“Nunca poderá ser o representante da República a retirar consequências políticas dessa não aprovação, pois […] o Governo Regional assenta exclusivamente na Assembleia Legislativa, e só este órgão pode demitir o Governo”, afirmou Ireneu Barreto numa intervenção na cerimónia militar do Comando Territorial da Madeira da Guarda Nacional Republicana (GNR), no Funchal.
Na quarta-feira, o presidente do Governo Regional da Madeira, o social-democrata Miguel Albuquerque, anunciou a retirada do Programa do Governo da discussão que decorria no parlamento madeirense, com votação prevista para o dia seguinte, quinta-feira.
O documento, que é votado em forma de moção de confiança, seria chumbado, uma vez que PS, JPP e Chega, que somam um total de 24 deputados dos 47 que compõe o hemiciclo, anunciaram o voto contra.
Na intervenção de hoje, o representante da República realçou que, ao contrário do que acontece na Assembleia da República e nos Açores, onde a não aprovação de uma moção de confiança “implica necessariamente a demissão do executivo, o Estatuto Político Administrativo vigente na região “obriga a que a aprovação do Programa de Governo seja feita através de uma moção de confiança”, mas “nada diz sobre as consequências da não aprovação”.
Segundo Ireneu Barreto, “poder-se-ia afirmar que se trata de uma lacuna a preencher de acordo com o que acontece na República e nos Açores; solução, aliás, avançada por alguma doutrina”.
Contudo, para o juiz-conselheiro não “parece ser esta a melhor via, porquanto o referido Estatuto Político-Administrativo é muito claro a retirar as consequências da aprovação de uma moção de rejeição, sendo a moção de confiança consagrada de uma forma diferente”.
Assim, não poderá ser o representante da República a retirar consequências políticas da não aprovação de uma moção de confiança, já que o Governo Regional assenta apenas no parlamento do arquipélago e só este órgão pode demitir o executivo.
“Nem o representante da República nem mesmo Sua Excelência o Presidente da República o poderiam fazer”, acrescentou.
Assim, continuou, para ultrapassar a situação “todos os responsáveis políticos” devem colocar “o acento tónico da sua ação no interesse superior da região” para que possa ser “dotada de um programa de governo e um orçamento que tragam estabilidade”.
“Até lá, o Governo continuará em gestão”, disse, apelando ao executivo para que se esforce para “superar os inconvenientes decorrentes do regime de duodécimos”.
“E reafirmo o meu compromisso de oferecer todo o meu empenho para o êxito da sua missão”, salientou.
PS, JPP e Chega têm insistido que o problema para a aprovação do Programa de Governo é o presidente do Governo Regional, exigindo o seu afastamento.
Porém, Miguel Albuquerque recusa deixar a presidência, considerando estar devidamente legitimado em eleições internas e nas últimas regionais.
Nas eleições regionais antecipadas de 26 de maio, o PSD elegeu 19 deputados, ficando a cinco mandatos de conseguir a maioria absoluta (para a qual são necessários 24), o PS conseguiu 11, o JPP nove, o Chega quatro e o CDS-PP dois, enquanto a IL e o PAN elegeram um deputado cada.
Já depois das eleições, o PSD firmou um acordo parlamentar com os democratas-cristãos, ficando ainda assim aquém da maioria absoluta.

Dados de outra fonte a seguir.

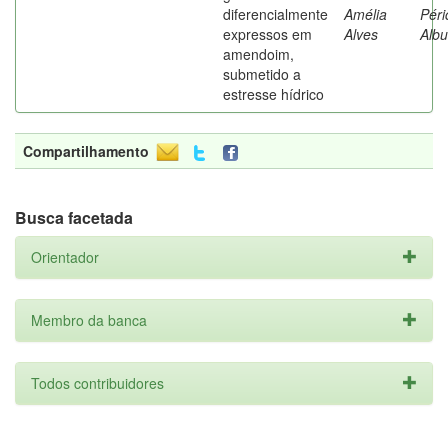
diferencialmente
Amélia
Péri
expressos em
Alves
Alb
amendoim,
submetido a
estresse hídrico
Compartilhamento
Busca facetada
Orientador
Membro da banca
Todos contribuidores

Os dois partidos somam 21 assentos.
Também após o sufrágio, PS e JPP (com um total de 20 mandatos) anunciaram um acordo para tentar retirar o PSD do poder, mas o representante da República entendeu que não teria viabilidade e indigitou Miguel Albuquerque.
As eleições de maio realizaram-se oito meses após as legislativas madeirenses de 24 de setembro de 2023, depois de o Presidente da República, Marcelo Rebelo de Sousa, ter dissolvido o parlamento madeirense, na sequência da crise política desencadeada em janeiro, quando Miguel Albuquerque foi constituído arguido num processo sobre alegada corrupção.